Thursday, 8 March 2012

Utilisation. Too busy to manage it?

Utilisation (or utilization if you prefer); In spite of being one of the most widely used terms to describe the performance of IT systems, it often the most misunderstood.  This post examines why this could have real business performance and cost implications.

Utilisation is a common measure of how much of a resource is, or was, being consumed. For storage resources such as physical disks & memory, this is an absolute measure of the available capacity in use eg. 500 Gigabyte of data consumes 50% of a 1 Terabyte disk. This is as intuitive and easy to understand as the glass of water analogy; half full or half empty depending on your outlook.

Misunderstandings can arise though when utilisation is a measure how much of the time a resource was busy. WAN links, CPUs or disk controllers are all resources which, whilst busy processing something, are 100% utilised. Only as the measurement interval increases does the utilisation become less than 100%. A CPU which is 100% busy for 30 seconds and then idle for 30 seconds will be reported as 50% utilised over a 1 minute sampling period.

This might suggest that a time-based utilisation measure is inherently flawed and inaccurate because values reported by monitoring tools are always averaged, even the so-called peaks. In fact this average measure gives rise to something useful because requests which can’t be serviced whilst a resource is busy must wait in a queue for an average time which is determined the average utilisation.

The higher the utilisation of a resource, the higher the probability of encountering queuing and the longer the queues become. Requests are delayed in the queue for the combined service times of the preceding queued requests. So in a system where the throughput of individual components is known, the highest delays – bottlenecks in other words - are encountered wherever the utilisation and service time are highest. Average utilisation then becomes a measure ‘by proxy’ of the queuing delay at each component.

Every part of an application’s response time is bounded by network, CPU & controller queuing delays as well as the actual processing time.  Poor response times mean a poor user experience and reduced productivity. So the time-based utilisation of the end-to-end system resources becomes a critical KPI for managing business performance, IT value perception and capacity costs.

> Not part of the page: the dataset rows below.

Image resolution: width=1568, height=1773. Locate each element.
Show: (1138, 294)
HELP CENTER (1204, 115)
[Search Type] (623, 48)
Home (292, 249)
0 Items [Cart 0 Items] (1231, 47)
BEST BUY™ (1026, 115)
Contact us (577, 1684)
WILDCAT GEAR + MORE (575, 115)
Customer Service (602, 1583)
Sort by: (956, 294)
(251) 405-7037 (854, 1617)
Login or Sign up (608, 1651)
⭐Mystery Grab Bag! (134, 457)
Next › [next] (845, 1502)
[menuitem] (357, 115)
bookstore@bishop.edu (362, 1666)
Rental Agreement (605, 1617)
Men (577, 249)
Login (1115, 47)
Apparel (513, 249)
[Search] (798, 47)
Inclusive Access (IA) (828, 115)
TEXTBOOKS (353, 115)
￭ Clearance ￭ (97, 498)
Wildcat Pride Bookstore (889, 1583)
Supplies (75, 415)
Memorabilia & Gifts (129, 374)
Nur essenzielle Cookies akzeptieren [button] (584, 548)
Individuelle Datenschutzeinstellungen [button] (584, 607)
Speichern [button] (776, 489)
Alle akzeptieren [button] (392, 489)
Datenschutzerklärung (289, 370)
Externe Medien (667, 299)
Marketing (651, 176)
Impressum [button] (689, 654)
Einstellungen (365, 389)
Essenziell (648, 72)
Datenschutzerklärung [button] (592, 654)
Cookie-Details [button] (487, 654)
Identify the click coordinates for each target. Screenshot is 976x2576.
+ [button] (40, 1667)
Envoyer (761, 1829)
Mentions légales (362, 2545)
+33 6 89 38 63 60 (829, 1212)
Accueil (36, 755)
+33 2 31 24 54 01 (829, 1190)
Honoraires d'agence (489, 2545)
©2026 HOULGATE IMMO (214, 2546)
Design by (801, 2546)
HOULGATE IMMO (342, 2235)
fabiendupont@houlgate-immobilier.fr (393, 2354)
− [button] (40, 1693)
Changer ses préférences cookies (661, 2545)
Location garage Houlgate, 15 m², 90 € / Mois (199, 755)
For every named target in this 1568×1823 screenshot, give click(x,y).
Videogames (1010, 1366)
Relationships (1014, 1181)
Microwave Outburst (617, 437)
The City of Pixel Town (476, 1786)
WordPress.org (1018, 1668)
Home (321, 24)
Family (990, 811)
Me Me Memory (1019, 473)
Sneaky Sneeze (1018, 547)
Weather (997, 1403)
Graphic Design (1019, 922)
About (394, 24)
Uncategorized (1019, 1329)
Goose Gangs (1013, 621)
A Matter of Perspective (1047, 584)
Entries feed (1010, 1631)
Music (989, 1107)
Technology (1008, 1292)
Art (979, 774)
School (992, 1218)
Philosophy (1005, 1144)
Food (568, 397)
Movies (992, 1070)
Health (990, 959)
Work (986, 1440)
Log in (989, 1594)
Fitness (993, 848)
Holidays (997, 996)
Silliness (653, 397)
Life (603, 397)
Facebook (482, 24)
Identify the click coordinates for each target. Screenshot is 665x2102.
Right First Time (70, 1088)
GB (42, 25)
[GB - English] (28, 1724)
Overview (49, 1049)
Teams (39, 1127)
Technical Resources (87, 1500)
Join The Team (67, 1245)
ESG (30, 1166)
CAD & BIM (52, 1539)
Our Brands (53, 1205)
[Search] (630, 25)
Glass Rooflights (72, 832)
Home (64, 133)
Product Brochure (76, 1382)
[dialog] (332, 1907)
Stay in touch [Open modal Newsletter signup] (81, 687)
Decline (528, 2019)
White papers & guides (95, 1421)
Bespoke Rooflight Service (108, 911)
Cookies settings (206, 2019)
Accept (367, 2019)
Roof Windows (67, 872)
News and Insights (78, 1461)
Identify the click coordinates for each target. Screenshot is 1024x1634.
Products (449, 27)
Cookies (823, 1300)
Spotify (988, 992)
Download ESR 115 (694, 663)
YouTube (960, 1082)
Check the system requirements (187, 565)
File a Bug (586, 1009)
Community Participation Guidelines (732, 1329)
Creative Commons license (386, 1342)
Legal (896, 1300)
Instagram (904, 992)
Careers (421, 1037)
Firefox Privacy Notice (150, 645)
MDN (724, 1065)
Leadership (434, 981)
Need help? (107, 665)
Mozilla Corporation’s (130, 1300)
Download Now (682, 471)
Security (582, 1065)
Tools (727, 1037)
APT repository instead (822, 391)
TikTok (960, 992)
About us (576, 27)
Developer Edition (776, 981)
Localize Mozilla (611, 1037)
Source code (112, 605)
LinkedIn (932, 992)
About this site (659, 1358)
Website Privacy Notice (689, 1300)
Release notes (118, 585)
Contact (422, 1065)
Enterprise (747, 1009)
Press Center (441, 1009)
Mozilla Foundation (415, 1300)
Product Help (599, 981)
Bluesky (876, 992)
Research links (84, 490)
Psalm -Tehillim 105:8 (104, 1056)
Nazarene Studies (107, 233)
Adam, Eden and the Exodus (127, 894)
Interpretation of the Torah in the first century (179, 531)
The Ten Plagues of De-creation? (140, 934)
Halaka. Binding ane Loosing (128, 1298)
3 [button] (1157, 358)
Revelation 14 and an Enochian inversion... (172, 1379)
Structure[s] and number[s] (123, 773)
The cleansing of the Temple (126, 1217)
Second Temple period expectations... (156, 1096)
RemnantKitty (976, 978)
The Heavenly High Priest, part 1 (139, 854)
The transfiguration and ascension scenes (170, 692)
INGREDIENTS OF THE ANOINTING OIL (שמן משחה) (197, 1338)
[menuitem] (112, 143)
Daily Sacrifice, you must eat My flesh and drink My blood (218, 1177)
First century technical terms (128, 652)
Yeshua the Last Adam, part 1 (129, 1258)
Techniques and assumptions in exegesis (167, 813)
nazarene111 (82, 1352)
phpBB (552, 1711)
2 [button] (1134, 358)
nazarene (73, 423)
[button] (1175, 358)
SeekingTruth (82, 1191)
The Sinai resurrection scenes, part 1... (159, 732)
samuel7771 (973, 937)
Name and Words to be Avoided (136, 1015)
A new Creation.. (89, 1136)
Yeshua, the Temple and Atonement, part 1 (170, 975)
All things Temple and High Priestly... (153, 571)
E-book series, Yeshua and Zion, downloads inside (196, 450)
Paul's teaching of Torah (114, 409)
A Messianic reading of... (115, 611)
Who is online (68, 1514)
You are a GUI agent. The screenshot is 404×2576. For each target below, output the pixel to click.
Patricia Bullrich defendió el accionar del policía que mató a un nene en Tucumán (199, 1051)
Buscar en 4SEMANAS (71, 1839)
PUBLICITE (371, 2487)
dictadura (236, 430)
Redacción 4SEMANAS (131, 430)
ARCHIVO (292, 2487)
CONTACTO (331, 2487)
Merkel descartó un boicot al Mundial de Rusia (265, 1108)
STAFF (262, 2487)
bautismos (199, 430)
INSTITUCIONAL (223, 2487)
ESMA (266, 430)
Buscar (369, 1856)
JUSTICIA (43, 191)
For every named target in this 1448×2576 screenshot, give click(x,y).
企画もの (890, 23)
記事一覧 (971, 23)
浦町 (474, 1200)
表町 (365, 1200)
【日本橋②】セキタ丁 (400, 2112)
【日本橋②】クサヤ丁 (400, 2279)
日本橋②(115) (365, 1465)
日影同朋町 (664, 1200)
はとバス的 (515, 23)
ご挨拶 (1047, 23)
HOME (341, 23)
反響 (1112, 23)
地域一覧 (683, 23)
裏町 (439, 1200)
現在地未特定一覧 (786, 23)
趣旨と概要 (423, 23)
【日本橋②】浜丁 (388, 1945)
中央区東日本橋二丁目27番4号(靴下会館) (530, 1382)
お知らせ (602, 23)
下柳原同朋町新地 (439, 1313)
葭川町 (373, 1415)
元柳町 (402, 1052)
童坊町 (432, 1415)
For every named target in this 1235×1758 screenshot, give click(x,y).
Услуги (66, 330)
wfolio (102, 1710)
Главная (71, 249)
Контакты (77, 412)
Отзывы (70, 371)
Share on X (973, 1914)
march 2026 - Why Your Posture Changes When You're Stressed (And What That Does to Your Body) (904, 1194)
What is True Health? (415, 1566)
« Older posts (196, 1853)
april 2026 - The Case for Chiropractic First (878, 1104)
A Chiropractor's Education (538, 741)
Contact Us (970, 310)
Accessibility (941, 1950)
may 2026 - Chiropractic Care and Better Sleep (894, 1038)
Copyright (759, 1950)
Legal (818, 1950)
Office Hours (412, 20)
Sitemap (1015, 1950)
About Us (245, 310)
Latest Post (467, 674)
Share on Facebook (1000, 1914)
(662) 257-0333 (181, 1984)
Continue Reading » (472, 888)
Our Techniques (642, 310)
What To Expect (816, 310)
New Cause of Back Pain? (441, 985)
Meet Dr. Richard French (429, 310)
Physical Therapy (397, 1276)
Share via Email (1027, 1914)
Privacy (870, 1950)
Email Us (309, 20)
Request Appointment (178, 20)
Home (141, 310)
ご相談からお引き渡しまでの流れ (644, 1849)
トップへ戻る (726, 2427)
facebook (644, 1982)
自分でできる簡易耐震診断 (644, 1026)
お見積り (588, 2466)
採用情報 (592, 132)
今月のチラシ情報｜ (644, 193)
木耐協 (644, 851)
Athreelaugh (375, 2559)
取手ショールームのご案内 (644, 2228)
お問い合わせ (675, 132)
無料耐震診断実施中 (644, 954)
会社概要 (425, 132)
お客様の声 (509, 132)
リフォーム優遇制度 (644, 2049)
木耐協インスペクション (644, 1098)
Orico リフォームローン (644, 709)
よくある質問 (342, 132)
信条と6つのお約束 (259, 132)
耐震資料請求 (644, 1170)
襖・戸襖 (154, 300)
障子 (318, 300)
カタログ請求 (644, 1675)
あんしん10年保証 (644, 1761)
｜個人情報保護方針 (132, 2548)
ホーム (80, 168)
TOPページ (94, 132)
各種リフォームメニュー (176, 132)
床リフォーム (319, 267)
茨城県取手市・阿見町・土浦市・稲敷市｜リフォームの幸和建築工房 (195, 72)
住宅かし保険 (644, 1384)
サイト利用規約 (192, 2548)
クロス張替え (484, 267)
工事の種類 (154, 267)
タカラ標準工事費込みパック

In a converged and virtualised world, there is continual contention for resources so ‘Quality of Service’ scheduling mechanisms which provide queuing control at each bottleneck become a necessary capability. These techniques allow cost efficiency to be maximised, driving resource utilisation as high as possible whilst protecting response times for priority services.

The good news is that utilisation is relatively easy to measure, more so than queuing delays. The real challenge is to collect and present this in a coherent way and translate it into KPIs which reflect real performance impacts. Fail to understand, measure and control utilisation however, and IT could be failing the business.